Last week, I wrote about improv myths and how they get in our way. I gleefully swiped at strawmen too absent to respond. I enjoyed it, and it seemed to strike a chord with some people. (Thanks for the emails – I actually love getting emails.) It’s both easy and satisfying to grizzle, to say everything is terrible, and everybody else’s fault. But. But but but. It doesn’t often get you very far. Because you know who Gets Thing Done? You know who Makes Things Happen? It is not the critic who counts. It’s the man in the arena. There are no prizes for finding the most problems.

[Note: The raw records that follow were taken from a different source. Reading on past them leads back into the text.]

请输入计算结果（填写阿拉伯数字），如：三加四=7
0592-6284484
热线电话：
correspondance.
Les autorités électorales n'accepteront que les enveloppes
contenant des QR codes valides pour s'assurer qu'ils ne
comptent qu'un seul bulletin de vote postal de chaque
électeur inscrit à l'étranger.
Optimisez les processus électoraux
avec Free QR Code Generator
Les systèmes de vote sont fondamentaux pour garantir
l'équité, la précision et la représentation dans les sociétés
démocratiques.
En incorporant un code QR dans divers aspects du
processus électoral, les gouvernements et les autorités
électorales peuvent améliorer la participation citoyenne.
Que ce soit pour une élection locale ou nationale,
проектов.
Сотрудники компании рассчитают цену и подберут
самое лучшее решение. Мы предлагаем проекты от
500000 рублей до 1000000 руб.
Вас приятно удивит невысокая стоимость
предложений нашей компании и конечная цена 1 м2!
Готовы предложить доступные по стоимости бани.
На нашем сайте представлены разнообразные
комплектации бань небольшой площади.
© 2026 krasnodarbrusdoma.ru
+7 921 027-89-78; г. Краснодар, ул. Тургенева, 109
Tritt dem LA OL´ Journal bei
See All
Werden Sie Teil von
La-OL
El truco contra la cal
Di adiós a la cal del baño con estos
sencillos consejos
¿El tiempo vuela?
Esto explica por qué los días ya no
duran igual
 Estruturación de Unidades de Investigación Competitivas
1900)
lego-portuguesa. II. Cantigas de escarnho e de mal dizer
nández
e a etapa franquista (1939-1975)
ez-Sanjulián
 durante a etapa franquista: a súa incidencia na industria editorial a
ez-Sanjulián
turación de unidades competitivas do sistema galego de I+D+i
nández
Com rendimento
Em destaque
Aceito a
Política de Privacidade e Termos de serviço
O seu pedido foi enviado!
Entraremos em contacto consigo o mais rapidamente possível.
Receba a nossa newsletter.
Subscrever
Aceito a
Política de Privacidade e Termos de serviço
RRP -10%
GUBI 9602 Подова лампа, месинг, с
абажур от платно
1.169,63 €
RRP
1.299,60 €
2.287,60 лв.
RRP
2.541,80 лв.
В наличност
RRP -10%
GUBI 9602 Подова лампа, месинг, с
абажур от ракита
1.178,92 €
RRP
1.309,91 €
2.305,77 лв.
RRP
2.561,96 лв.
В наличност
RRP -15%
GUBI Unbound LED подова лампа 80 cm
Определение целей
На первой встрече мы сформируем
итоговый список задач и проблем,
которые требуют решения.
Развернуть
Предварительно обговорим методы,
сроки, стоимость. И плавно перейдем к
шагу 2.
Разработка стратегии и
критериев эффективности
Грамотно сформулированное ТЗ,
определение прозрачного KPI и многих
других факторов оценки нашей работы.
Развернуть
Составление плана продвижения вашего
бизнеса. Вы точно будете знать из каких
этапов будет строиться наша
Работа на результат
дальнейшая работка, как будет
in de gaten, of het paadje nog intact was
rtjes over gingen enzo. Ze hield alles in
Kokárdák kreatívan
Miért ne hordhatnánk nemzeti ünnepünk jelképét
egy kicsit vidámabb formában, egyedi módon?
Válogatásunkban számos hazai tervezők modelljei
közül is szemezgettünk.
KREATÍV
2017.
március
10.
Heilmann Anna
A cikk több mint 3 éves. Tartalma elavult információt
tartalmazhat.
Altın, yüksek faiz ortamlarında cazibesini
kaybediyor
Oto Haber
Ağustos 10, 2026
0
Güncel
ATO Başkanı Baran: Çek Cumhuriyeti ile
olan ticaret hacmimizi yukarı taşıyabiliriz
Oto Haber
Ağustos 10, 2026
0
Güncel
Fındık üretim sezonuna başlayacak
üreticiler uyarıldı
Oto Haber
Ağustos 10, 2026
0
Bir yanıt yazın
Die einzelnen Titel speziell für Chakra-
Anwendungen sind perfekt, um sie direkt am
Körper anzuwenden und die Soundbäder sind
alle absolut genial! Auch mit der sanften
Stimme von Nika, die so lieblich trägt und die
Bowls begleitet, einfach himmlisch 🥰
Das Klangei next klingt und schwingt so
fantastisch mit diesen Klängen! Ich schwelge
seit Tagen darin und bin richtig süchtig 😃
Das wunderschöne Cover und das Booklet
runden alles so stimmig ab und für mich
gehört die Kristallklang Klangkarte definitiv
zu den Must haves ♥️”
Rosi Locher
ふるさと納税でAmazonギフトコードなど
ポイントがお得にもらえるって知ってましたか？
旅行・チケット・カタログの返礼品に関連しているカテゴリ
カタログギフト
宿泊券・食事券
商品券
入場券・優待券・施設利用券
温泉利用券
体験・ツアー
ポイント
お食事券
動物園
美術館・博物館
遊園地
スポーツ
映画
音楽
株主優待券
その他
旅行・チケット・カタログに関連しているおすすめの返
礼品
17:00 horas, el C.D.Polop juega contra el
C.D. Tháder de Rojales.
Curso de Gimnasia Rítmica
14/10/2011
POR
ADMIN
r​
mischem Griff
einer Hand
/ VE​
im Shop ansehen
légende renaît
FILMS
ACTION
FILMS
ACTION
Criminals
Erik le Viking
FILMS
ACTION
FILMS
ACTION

So do you want to know the secret? The key to improvising (and possibly to life itself, but that’s beyond my remit). Draw closer, pull up a chair and let me tell you the sum total of a decade and a half doing this (not that long really, but enough time to have picked up a few things). Ready? Here it is: Turn up. As simple as that. Be there, doing the thing. Make things up, laugh it off and do it again. Then come back the next week. Turn up. If you want to get good at something as ephemeral and fluid as improv: Turn up. If you want to learn from others: Turn up. If your last show felt terrible: Turn up anyway, wondering why. If someone pisses you off: Talk to them about it, but Turn up. 

For those who dislike gnomic pronouncements, I am sorry this is not more complex. Simple is not the same as easy. There are myriad fractal, nesting micro-skills involved in improv, but you can’t practise any of them if you are absent. Complexity can lead from simplicity. So: Turn up.

And when I say Turn Up, I don’t just mean turn up, I mean Turn Up: be there and nowhere else. Have your whole brain in the room. Be curious about what is happening. Don’t look for ways in which it is similar to what you did before, look for the ways in which this single simple thing which you are doing is different, new and impossible to simplify. Turn Up. A mystery solved is the end of the book. Turn Up, be There and stay There. Turn up to the complexity and lack of conclusions. Turn Up to being changed and surprised. 

Maybe you’re a bit tired, unsure of yourself, dont’ know what is happening. Where do you begin? In improv, you can’t look at what you drew last time. Or the scoreline. Or listen back to what you recorded. You are always starting from zero. From the fact that you bothered to turn up. That is the thing we can agree on, and then do. That is the thing without which there is nothing. 

But wait. You started improvising because it’s fun (and wow is it fun), and then suddenly parts of it are hard. They require attention, take longer to grasp. People ask you to Turn up. To what? Maybe the goal is unclear because it is new. It’ll get clearer. Turn up. Maybe you are not working on something that has yet been solved. R&D doesn’t have specific goals. You trust something will come and you just (say it with me): Turn up.

Enthusiasm builds like a muscle, as does curiosity, persistence and joy. Decide to turn up not for your current self, but the future one. That’s it. When you can’t be bothered: turn up. When you are tired: turn up. When you think there’s no point: turn up. Sometimes there will be no point. Turn up anyway. Creativity is spectacularly inefficient, and there are a million ways you can spend your time if you turn up, but if you don’t turn up, then you were never there. Turn Up.